So many of you have written to tell me about how they’ve enabled you to survive long meetings, fueled you after a workout, and become a favorite of your kids. In fact, this recipe is so simple, many of you bake them with your kiddos too!

The origin of this baked oatmeal bars recipe is my friend Elisabeth. She created it in a desperate quest to find a healthy oatmeal breakfast bar that wasn’t as sweet as Healthy Oatmeal Cookies and would keep her first-year medical-resident husband full during the long hours he had to endure between breaks at the hospital.

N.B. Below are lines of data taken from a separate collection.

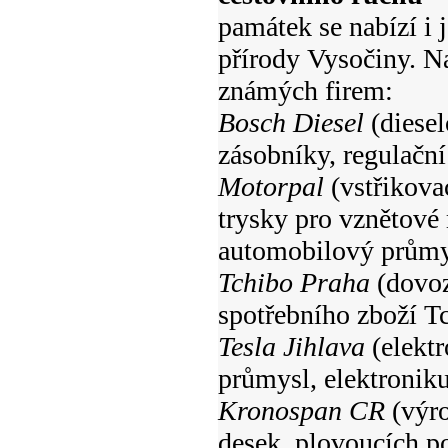
památek se nabízí i 
přírody Vysočiny. N
známých firem:
Bosch Diesel
(diesel
zásobníky, regulační
Motorpal
(vstřikovac
trysky pro vznětové 
automobilový průmy
Tchibo Praha
(dovoz
spotřebního zboží T
Tesla Jihlava
(elekt
průmysl, elektroniku
Kronospan CR
(výro
desek, plovoucích p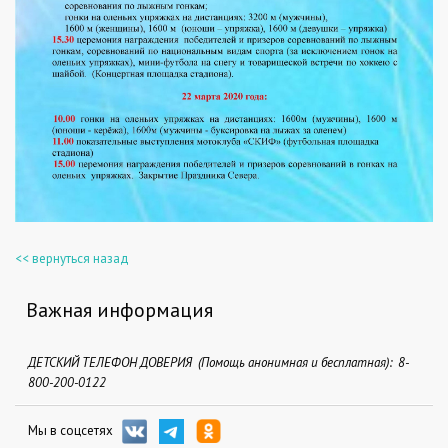
<< вернуться назад
Важная информация
ДЕТСКИЙ ТЕЛЕФОН ДОВЕРИЯ (Помощь анонимная и бесплатная): 8-
800-200-0122
Мы в соцсетях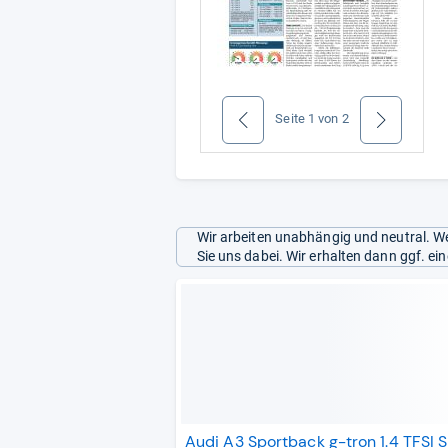
Seite
1
von
2
zurück
weiter
Wir arbeiten unabhängig und neutral. We
Sie uns dabei. Wir erhalten dann ggf. e
Audi A3 Sportback g-tron 1.4 TFSI S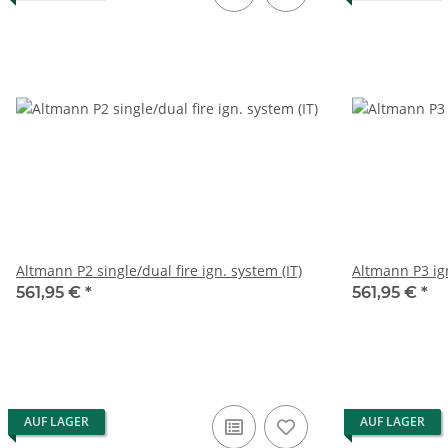
Altmann P2 single/dual fire ign. system (IT)
Altmann P3 ig
561,95 €
*
561,95 €
*
AUF LAGER
AUF LAGER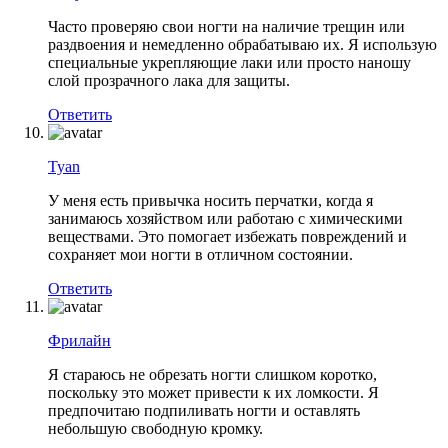
Часто проверяю свои ногти на наличие трещин или
раздвоения и немедленно обрабатываю их. Я использую
специальные укрепляющие лаки или просто наношу
слой прозрачного лака для защиты.
Ответить
Tyan
У меня есть привычка носить перчатки, когда я
занимаюсь хозяйством или работаю с химическими
веществами. Это помогает избежать повреждений и
сохраняет мои ногти в отличном состоянии.
Ответить
Фрилайн
Я стараюсь не обрезать ногти слишком коротко,
поскольку это может привести к их ломкости. Я
предпочитаю подпиливать ногти и оставлять
небольшую свободную кромку.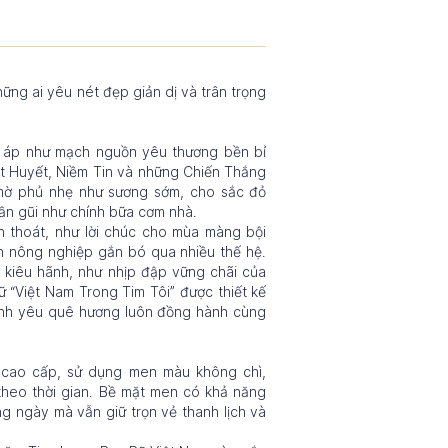
ững ai yêu nét đẹp giản dị và trân trọng
m áp như mạch nguồn yêu thương bền bỉ
ệt Huyết, Niềm Tin và những Chiến Thắng
 mờ phủ nhẹ như sương sớm, cho sắc đỏ
ần gũi như chính bữa cơm nhà.
 thoát, như lời chúc cho mùa màng bội
ồn nông nghiệp gắn bó qua nhiều thế hệ.
 kiêu hãnh, như nhịp đập vững chãi của
 “Việt Nam Trong Tim Tôi” được thiết kế
p tình yêu quê hương luôn đồng hành cùng
 cao cấp, sử dụng men màu không chì,
heo thời gian. Bề mặt men có khả năng
g ngày mà vẫn giữ trọn vẻ thanh lịch và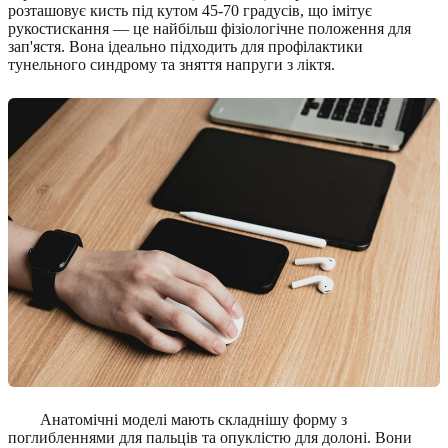
розташовує кисть під кутом 45-70 градусів, що імітує
рукостискання — це найбільш фізіологічне положення для
зап'ястя. Вона ідеально підходить для профілактики
тунельного синдрому та зняття напруги з ліктя.
Анатомічні моделі мають складнішу форму з
поглибленнями для пальців та опуклістю для долоні. Вони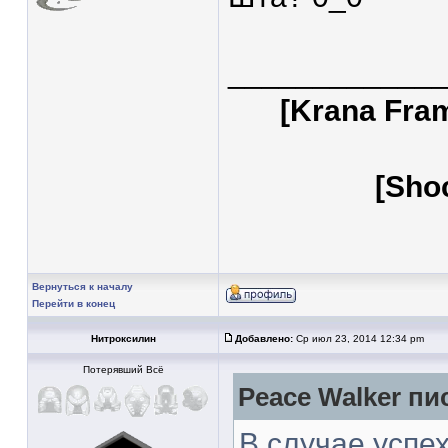
____________
[Krana Fra
[Sho
Вернуться к началу
Перейти в конец
Нитроксилин
Добавлено:
Ср июл 23, 2014 12:34 pm
Потерявший Всё
Peace Walker пис
В случае успе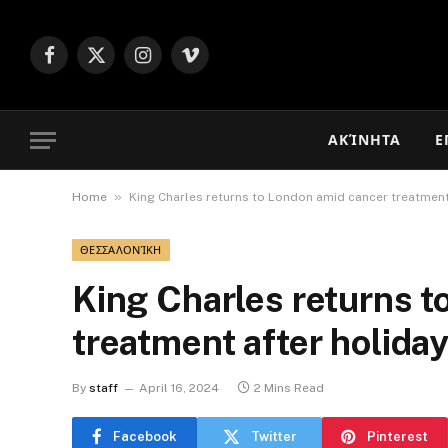
Facebook
X
Instagram
Vimeo
(Twitter)
ΑΚΊΝΗΤΑ
Ε
»
Home
King Charles returns to London amid cancer treatment
ΘΕΣΣΑΛΟΝΊΚΗ
King Charles returns t
treatment after holida
By
staff
April 16, 2024
2 Mins Read
Facebook
Twitter
Pinterest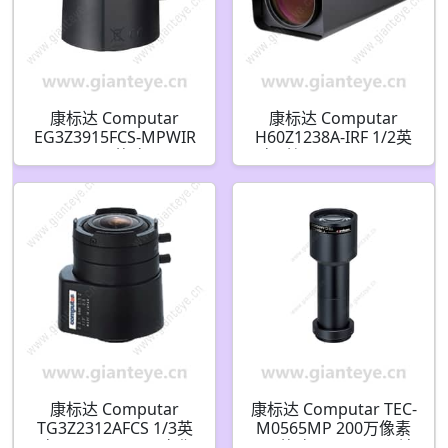
康标达 Computar
康标达 Computar
EG3Z3915FCS-MPWIR
H60Z1238A-IRF 1/2英
4K 1/1.8英寸 3.9-
寸 C接口 25-1500mm
10mm F1.5 IR 变焦镜头
60倍 THRU Vision 红外
带DC自动光圈(CS接口)
变焦镜头 带防雾滤镜
康标达 Computar
康标达 Computar TEC-
TG3Z2312AFCS 1/3英
M0565MP 200万像素
寸 2.3-6mm F1.2 变焦
2/3英寸 65mm 远心镜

She offered me one while Ben and I were visiting her in Nashville, and I was simultaneously hooked and FULL.

Oatmeal breakfast bars have been a regular in my breakfast and snack recipe rotation ever since (they’re also the base for my Strawberry Oatmeal Breakfast Bars).

3 healthy Oatmeal Breakfast Bars surrounded by bananas, oats, and peanut butter

5 Star Review

“I made these bars for breakfast every day last year!! They are amazing: keep me full all morning, lightly sweet.”

— Dawn —

How to Make Oatmeal Breakfast Bars

This soft-baked oatmeal breakfast bar recipe combines the three musketeers of breakfast flavors: peanut butter, banana, and oatmeal. It’s a trio that’s comforting, homey, and classic in the best possible way.

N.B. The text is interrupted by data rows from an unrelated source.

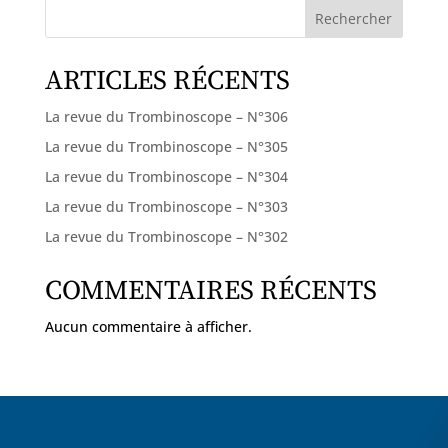
Rechercher
ARTICLES RÉCENTS
La revue du Trombinoscope – N°306
La revue du Trombinoscope – N°305
La revue du Trombinoscope – N°304
La revue du Trombinoscope – N°303
La revue du Trombinoscope – N°302
COMMENTAIRES RÉCENTS
Aucun commentaire à afficher.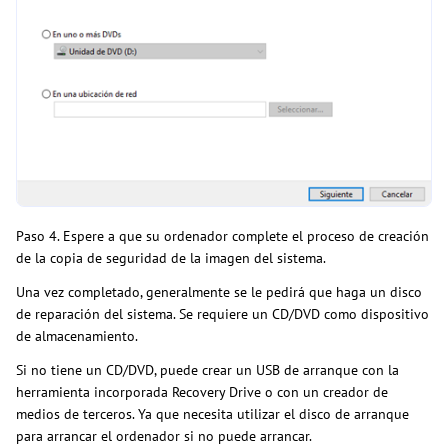
Paso 4. Espere a que su ordenador complete el proceso de creación
de la copia de seguridad de la imagen del sistema.
Una vez completado, generalmente se le pedirá que haga un disco
de reparación del sistema. Se requiere un CD/DVD como dispositivo
de almacenamiento.
Si no tiene un CD/DVD, puede crear un USB de arranque con la
herramienta incorporada Recovery Drive o con un creador de
medios de terceros. Ya que necesita utilizar el disco de arranque
para arrancar el ordenador si no puede arrancar.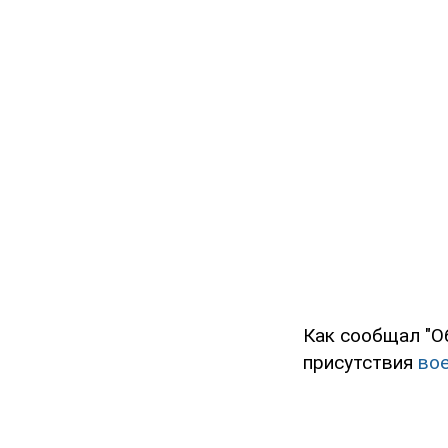
Как сообщал "О
присутствия
во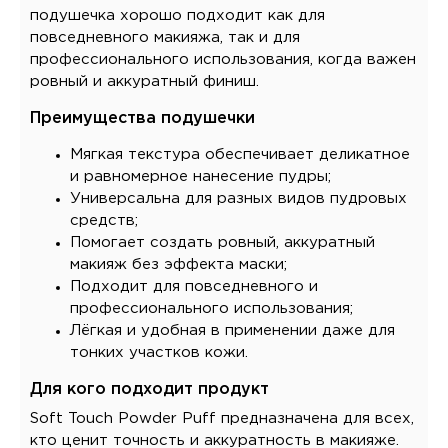
подушечка хорошо подходит как для
повседневного макияжа, так и для
профессионального использования, когда важен
ровный и аккуратный финиш.
Преимущества подушечки
Мягкая текстура обеспечивает деликатное
и равномерное нанесение пудры;
Универсальна для разных видов пудровых
средств;
Помогает создать ровный, аккуратный
макияж без эффекта маски;
Подходит для повседневного и
профессионального использования;
Лёгкая и удобная в применении даже для
тонких участков кожи.
Для кого подходит продукт
Soft Touch Powder Puff предназначена для всех,
кто ценит точность и аккуратность в макияже.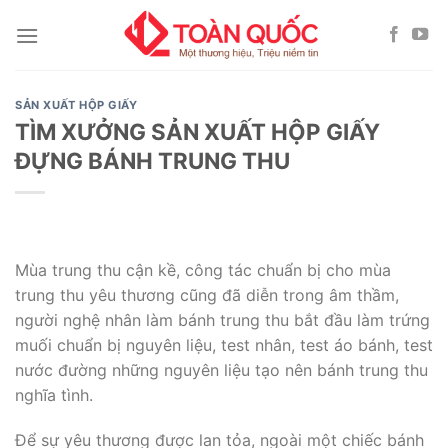
Skip
to
content
SẢN XUẤT HỘP GIẤY
TÌM XƯỞNG SẢN XUẤT HỘP GIẤY
ĐỰNG BÁNH TRUNG THU
Mùa trung thu cận kề, công tác chuẩn bị cho mùa
trung thu yêu thương cũng đã diễn trong âm thầm,
người nghệ nhân làm bánh trung thu bắt đầu làm trứng
muối chuẩn bị nguyên liệu, test nhân, test áo bánh, test
nước đường những nguyên liệu tạo nên bánh trung thu
nghĩa tình.
Để sự yêu thương được lan tỏa, ngoài một chiếc bánh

For another healthy and hearty breakfast on the go, try my No Bake Granola Bars.

TIP!

While these oatmeal bars are fine on their own, my favorite way to eat them is warmed up for breakfast with extra sliced bananas and peanut butter.


The Ingredients

  • Old Fashioned Oats. Make these bars wholesome, filling, and slightly chewy (like these Granola Cookies). For best results, do not swap for quick or instant oats as this will impact the overall texture of the bars.
  • Whole Wheat Flour. I will always take any opportunity to sneak in some whole grain goodness into a recipe (see these Apple Oatmeal Cookies. If you don’t have whole wheat flour on hand, you may swap for an equal amount of all-purpose flour.
  • Cinnamon. Warm, earthy cinnamon pairs perfectly with the tender, nutty oats, and creamy dreamy peanut butter.
  • Banana. Adds moisture and naturally sweetens the bars (just like in Healthy Banana Bread). If you don’t love bananas, you may swap for other fresh or dried fruit. Blueberries are a wonderful substitution and raisins or dried cranberries are another great option.
  • Honey. Helps bind the ingredients together, adds sweetness, and helps the bars caramelize and turn golden in the oven.
  • Peanut Butter. Gives these oatmeal breakfast bars a subtle peanut butter flavor. Almond butter, sun butter, or cashew butter may also be used.
  • Applesauce. Another all-natural sweetener for these healthy oat bars that also adds moisture and helps bind everything together. (It does the same thing for these Applesauce Muffins.)
  • Milk. Helps bring everything together into a cohesive batter.
  • Baking Powder. Gives these bars a gentle rise and soft-baked texture.
  • Egg. Keeps these bars soft and tender.
  • Vanilla. Just a kiss of pure vanilla extract to marry everything together.
Bananas, oats, honey, cinnamon, and peanut butter on a weathered wood board

The Directions

  1. Combine the dry ingredients
  2. In a separate bowl, stir together the milk, applesauce, egg, honey, peanut butter, and vanilla until smooth.
  3. Add the dry ingredients into the wet mixture and stir to combine.
  4. Fold in the diced banana.
  5. Pour the batter into a greased baking pan.
  6. Bake in a 375 degree F oven golden. Remove, cool, and cut into bars. ENJOY!
Homemade soft-baked oat bars on a white countertop with bananas and peanut butter

Recommended Tools to Make this Recipe

Whether you are seeking to survive a shift at the hospital, your 8 a.m. meeting, or looking for an easy snack your kids will love, these portable, tasty, and super-satisfying bars are sure to satisfy.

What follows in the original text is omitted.